Composto por trinta e um poemas
viscerais, a obra também aborda a importância da arte na vida de uma pessoa.
Além dos afetos, memórias e sonhos, a poesia e os livros existem ali como um
apoio e um meio do eu-lírico se conectar aos outros e também consigo mesmo,
tornando metalinguagem o compartilhamento de experiências tão profundas. Nesse
sentido, colabora o poema “sobre o teatro da Denise” (pág. 40): “a arte
transmuta as coisas / todas de fora / da rua / e dentro da gente / tornando
todo mundo / um bocado mais contente”.
No prefácio, Airton Souza
comenta sobre o jogo quase semiótico e também sinestésico que a poeta traz em
seu livro. É pelo ritmo, que lembra o da fala, e pela linguagem, que explora
cheiros, sabores e luzes presentes no dia a dia, que Mila consegue romper o
silêncio e o silenciamento que rondam a vida das mulheres desde o nascimento e,
ao mesmo tempo, envolver o leitor. Como a própria sinopse da obra destaca: “É
como se estivéssemos sentados em sua sala de estar, sentindo o cheiro do bolo
no foro ou do incenso queimando à meia luz.”

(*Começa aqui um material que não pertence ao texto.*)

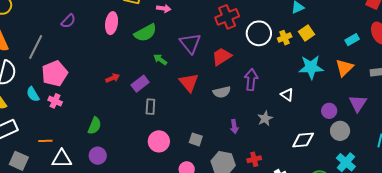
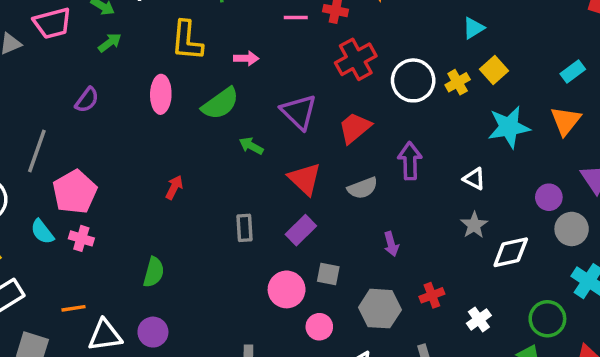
red arrow: (113, 78) -> (174, 187), turned -32
purple rectangle: (140, 84) -> (301, 230), moved
gray star: (265, 118) -> (474, 225), moved
pink circle: (159, 141) -> (287, 289), moved
purple circle: (98, 156) -> (153, 332), moved

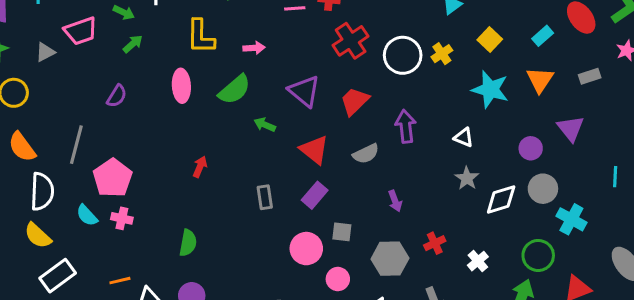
yellow square: (494, 70) -> (490, 40), moved
cyan star: (509, 127) -> (490, 89), turned 30
gray circle: (572, 229) -> (543, 189), moved

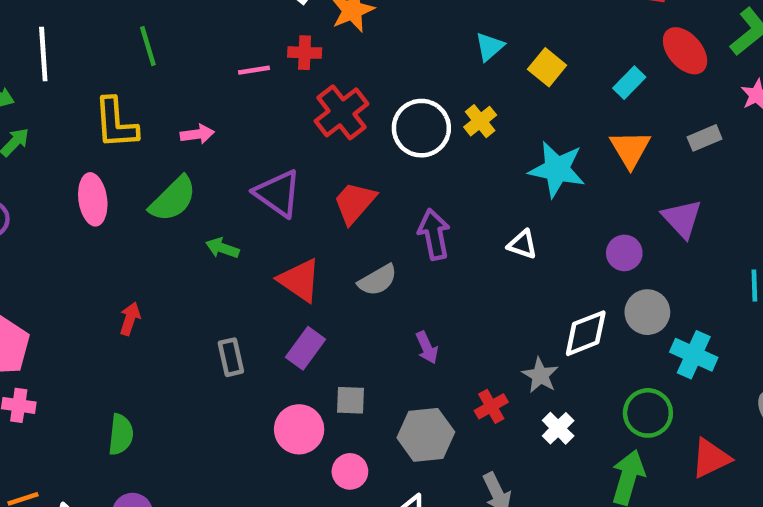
yellow square: (490, 40) -> (547, 67), moved
gray star: (467, 178) -> (540, 375), moved

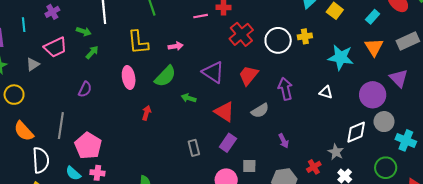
yellow cross: (480, 121) -> (305, 36), turned 32
gray rectangle: (705, 138) -> (408, 41), size x1.5
purple circle: (624, 253) -> (373, 95), size x1.6
red arrow: (130, 319) -> (146, 113), moved

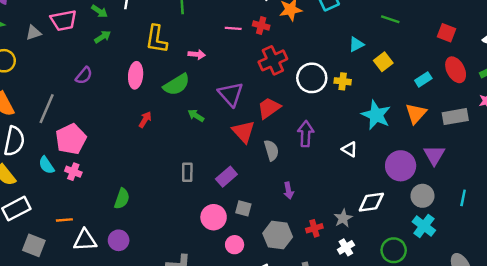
gray semicircle: (260, 111) -> (271, 150), turned -90
red triangle: (224, 112) -> (243, 132), moved
gray circle: (384, 122) -> (422, 196), moved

Se culturalmente existe uma
expectativa de que a casa, a intimidade e o corpo guardem tudo, Mila subverte
isso e, assim, consegue fazer ecoar sua voz e a voz de muitas outras. A
sobrecarga da maternidade solo, o corpo desejante e a retomada da autonomia são
alguns dos temas trabalhados na obra que, como o título sugere, desconstroi a
naturalização da violências à qual as mulheres estão sujeitas pelo simples fato
de serem mulheres.
O livro de Mila nos mostra o
processo de plurissignificação da linguagem e nos apresenta a escrita como
mecanismo de denúncia, cura e catarse. E a autora afirma: “Encontro na
escrita colo, aceitação, força e afeto. Não enlouqueci graças ao ato de
escrever”. E esse aspecto foi bem realçado quando no prefácio Airton
diz que ela “consegue, quase sem forçar, emergir". “Respirar fundo.
Recolher os últimos centímetros de sentimentos pela vida. Tirar com a ponta das
unhas as fuligens de dentro das retinas. Sentir, pluralmente, o seu e a
multidão de outros corpos de mulheres”, analisa o escritor.
Mila Nascimento / Foto: Divulgação
Mila e Camila, a médica e a escrevedora, as duas
faces de uma mulher que se encontrou na escrita
Camila do Nascimento Leite, nome
de batismo da escritora Mila Nascimento, nasceu em março de 1979, em São Paulo,
mas mora em Campinas (SP) e atua como médica endocrinologista, sexóloga e
emergencista, além de dedicar parte do seu tempo para cuidar voluntariamente de
pessoas em situação de vulnerabilidade social.
Também é autora do livro "Poemas Paridos de Cócoras - porque assim dói
menos" (Minimalismos, 2023), além de ter publicado em blogs e revistas
literárias como Jirau de Histórias, Revista Artes do Multiverso, Barda
Literária, Poesia na Alma, Alpendre Literário, A Casa Inventada, Contos de
Samsara e Revista TAUP, da editora Toma aí um poema.
Escreve desde a infância por
estímulo da professora de português Eunice, mas foi em 2022, que sua escrita
foi reconhecida, após ter sido premiada na Categoria Poesia Nacional no 57º
FEMUP, o Festival de Música, Conto e Poesia de Paranavaí (PR).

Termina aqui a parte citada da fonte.